---------- Records for this exercise
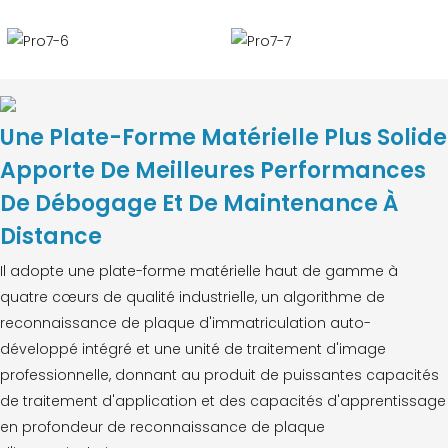
Une Plate-Forme Matérielle Plus Solide
Apporte De Meilleures Performances
De Débogage Et De Maintenance À
Distance
Il adopte une plate-forme matérielle haut de gamme à
quatre cœurs de qualité industrielle, un algorithme de
reconnaissance de plaque d'immatriculation auto-
développé intégré et une unité de traitement d'image
professionnelle, donnant au produit de puissantes capacités
de traitement d'application et des capacités d'apprentissage
en profondeur de reconnaissance de plaque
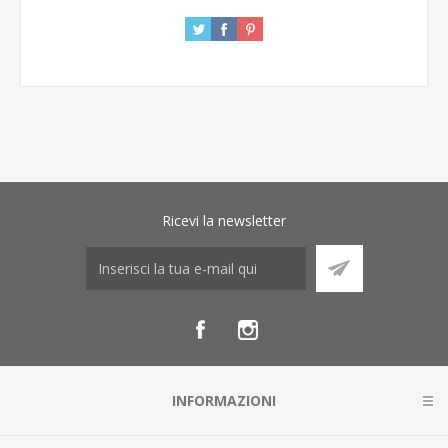
Ricevi la newsletter
INFORMAZIONI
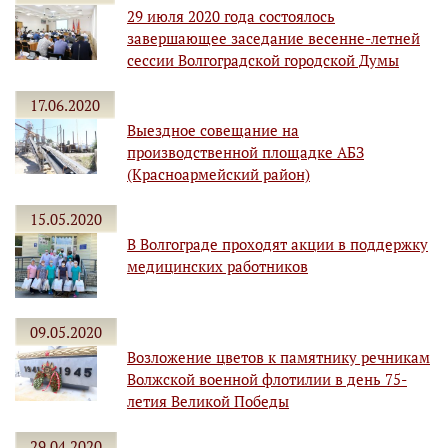
29 июля 2020 года состоялось
завершающее заседание весенне-летней
сессии Волгоградской городской Думы
17.06.2020
Выездное совещание на
производственной площадке АБЗ
(Красноармейский район)
15.05.2020
В Волгограде проходят акции в поддержку
медицинских работников
09.05.2020
Возложение цветов к памятнику речникам
Волжской военной флотилии в день 75-
летия Великой Победы
29.04.2020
--------------------
**What to work on:** Copy out, from the data above, each line where the string "traitement" is present.

**Solution for this exercise:**
développé intégré et une unité de traitement d'image
de traitement d'application et des capacités d'apprentissage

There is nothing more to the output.